▸ What is being asked: Look through the entries and count each line that includes the string "nende". Reply with the number alone.

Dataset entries
──────────
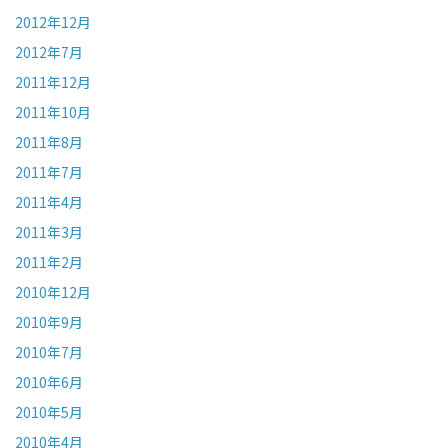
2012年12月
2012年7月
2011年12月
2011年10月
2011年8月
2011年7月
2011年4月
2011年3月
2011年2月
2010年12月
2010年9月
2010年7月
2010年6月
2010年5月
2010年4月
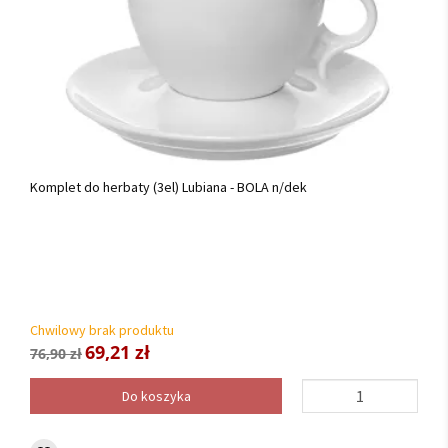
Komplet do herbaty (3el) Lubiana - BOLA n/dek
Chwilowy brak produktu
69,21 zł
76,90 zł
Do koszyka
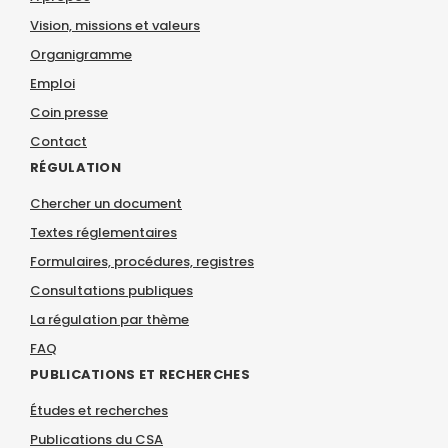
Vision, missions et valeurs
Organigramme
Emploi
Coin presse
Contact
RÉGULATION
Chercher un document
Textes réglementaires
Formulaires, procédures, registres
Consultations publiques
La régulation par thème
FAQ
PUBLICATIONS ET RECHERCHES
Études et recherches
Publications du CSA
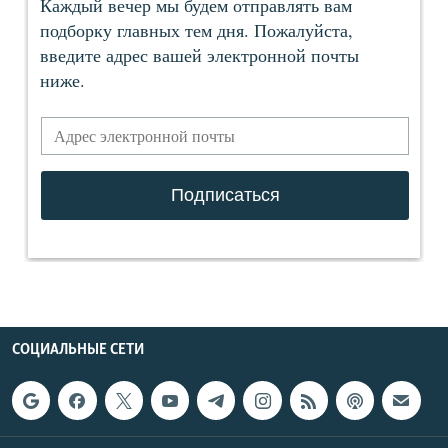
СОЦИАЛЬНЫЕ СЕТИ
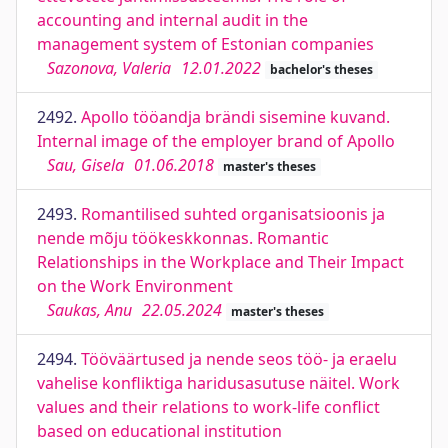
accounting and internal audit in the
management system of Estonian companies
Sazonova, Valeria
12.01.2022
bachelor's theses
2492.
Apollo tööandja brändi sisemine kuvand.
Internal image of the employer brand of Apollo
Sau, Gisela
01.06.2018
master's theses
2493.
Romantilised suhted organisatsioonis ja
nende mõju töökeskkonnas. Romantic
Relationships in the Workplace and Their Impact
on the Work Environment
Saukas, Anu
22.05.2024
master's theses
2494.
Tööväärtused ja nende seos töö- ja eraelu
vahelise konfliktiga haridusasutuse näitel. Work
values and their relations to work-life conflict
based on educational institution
──────────
▸ Solution for this problem: 2